§ **What is expected**: The exercise asks you to copy every line below in which "Матвиенко" appears.

** Recorded data follows **

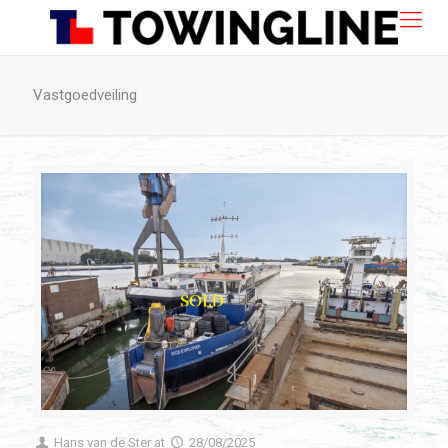
Vastgoedveiling
Hans van de Ster
at
28/08/2025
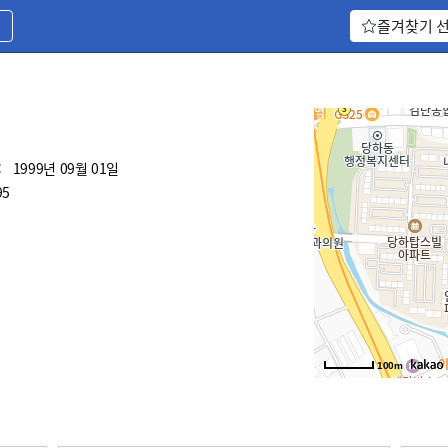
기
즐겨찾기 
:
1999년 09월 01일
95
100m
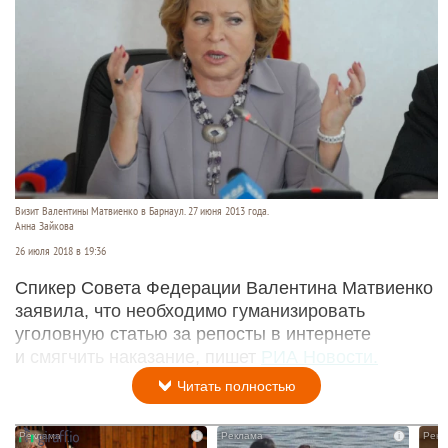
Визит Валентины Матвиенко в Барнаул. 27 июня 2013 года.
Анна Зайкова
26 июля 2018 в 19:36
Спикер Совета Федерации Валентина Матвиенко
заявила, что необходимо гуманизировать
уголовную статью за репосты в интернете
и смягчить наказание, пишет
РИА Новости.
Читать полностью
i
i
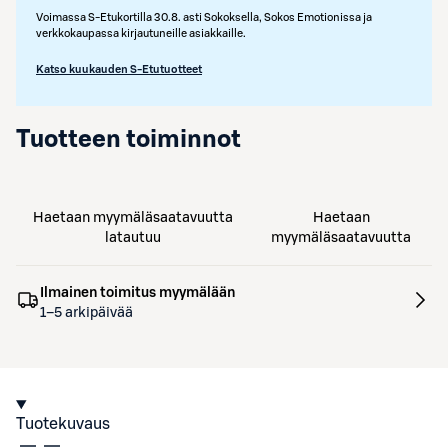
Voimassa S-Etukortilla 30.8. asti Sokoksella, Sokos Emotionissa ja
verkkokaupassa kirjautuneille asiakkaille.
Katso kuukauden S-Etutuotteet
Tuotteen toiminnot
Haetaan myymäläsaatavuutta
Haetaan
latautuu
myymäläsaatavuutta
Ilmainen toimitus myymälään
1–5 arkipäivää
Tuotekuvaus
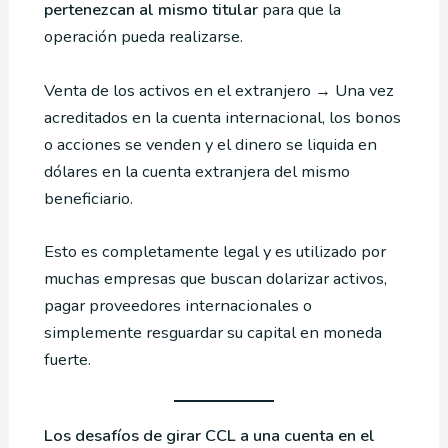
pertenezcan al mismo titular
para que la
operación pueda realizarse.
Venta de los activos en el extranjero → Una vez
acreditados en la cuenta internacional, los bonos
o acciones se venden y el dinero se liquida en
dólares en la cuenta extranjera del mismo
beneficiario.
Esto es completamente legal y es utilizado por
muchas empresas que buscan dolarizar activos,
pagar proveedores internacionales o
simplemente resguardar su capital en moneda
fuerte.
Los desafíos de girar CCL a una cuenta en el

** End of Recorded data **

§ **Response**:
Визит Валентины Матвиенко в Барнаул. 27 июня 2013 года.
Спикер Совета Федерации Валентина Матвиенко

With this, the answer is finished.